If there’s a God up there who matters, and if he’s watching my life, I know I’m in big trouble. I know if there’s some eternal balance sheet, I’m way in the red, with no hope of climbing my way out – and I’m what most people would consider to be a fairly “good” person.
I think Paul sums it up well in his messy internal dialog – “The trouble is with me,” he says, “for I am all too human.” He continues, “I don’t really understand myself, for I want to do what is right, but I don’t do it. Instead I do what I hate. … I want to do what is right, but I can’t. I want to do what is good, but I don’t. I don’t want to do what is wrong, but I do it anyway. … I have discovered this principle of life – that when I want to do what is right, I inevitably do what is wrong. I love God’s law with all my heart. But there is another power within me that is at war with my mind” (Rom 7:14-23).

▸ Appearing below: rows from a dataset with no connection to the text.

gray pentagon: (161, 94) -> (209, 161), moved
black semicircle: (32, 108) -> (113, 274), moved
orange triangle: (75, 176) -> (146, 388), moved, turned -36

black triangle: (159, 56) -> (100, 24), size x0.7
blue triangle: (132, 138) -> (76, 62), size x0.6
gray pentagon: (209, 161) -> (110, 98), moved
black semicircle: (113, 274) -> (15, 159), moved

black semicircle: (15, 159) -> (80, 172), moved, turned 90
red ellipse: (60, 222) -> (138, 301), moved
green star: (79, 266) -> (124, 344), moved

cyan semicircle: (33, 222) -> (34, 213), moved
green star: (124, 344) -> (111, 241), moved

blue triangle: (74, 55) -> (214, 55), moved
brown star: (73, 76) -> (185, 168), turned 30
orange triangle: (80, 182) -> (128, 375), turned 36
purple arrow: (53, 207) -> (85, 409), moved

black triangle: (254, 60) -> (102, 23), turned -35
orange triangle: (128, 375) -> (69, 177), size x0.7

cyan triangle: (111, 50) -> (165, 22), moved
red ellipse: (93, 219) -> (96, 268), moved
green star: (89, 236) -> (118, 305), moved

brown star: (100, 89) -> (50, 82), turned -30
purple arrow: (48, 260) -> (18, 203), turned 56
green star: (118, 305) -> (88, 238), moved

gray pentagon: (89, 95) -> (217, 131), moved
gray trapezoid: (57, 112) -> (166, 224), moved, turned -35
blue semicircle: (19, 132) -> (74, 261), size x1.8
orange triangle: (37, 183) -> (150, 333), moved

If there’s a God who matters to how I live my life, I need him to be a little gracious. In fact, I need him to be *very* gracious.
Paul again – “No one can ever be made right with God by doing what his law commands. For the more we know God’s law, the clearer it becomes that we aren’t obeying it.”
“But now, God has shown us a different way of being made right in his sight – not by obeying the law but by the way promised in the Scriptures long ago. We are made right in God’s sight when we trust in Jesus Christ to take away our sins. And we can all be saved in this same way, no matter who we are or what we have done.”
“For all have sinned; all fall short of God’s glorious standard. Yet now God in his gracious kindness declares us not guilty” (Rom 3:20-24).
I believe in a God who says that I can be right in his sight – declared not guilty – no matter who I am or what I’ve done. For someone who’s done quite a bit and isn’t very loveable – for someone who reads Paul’s internal struggle and identifies all too well – those are wonderful words.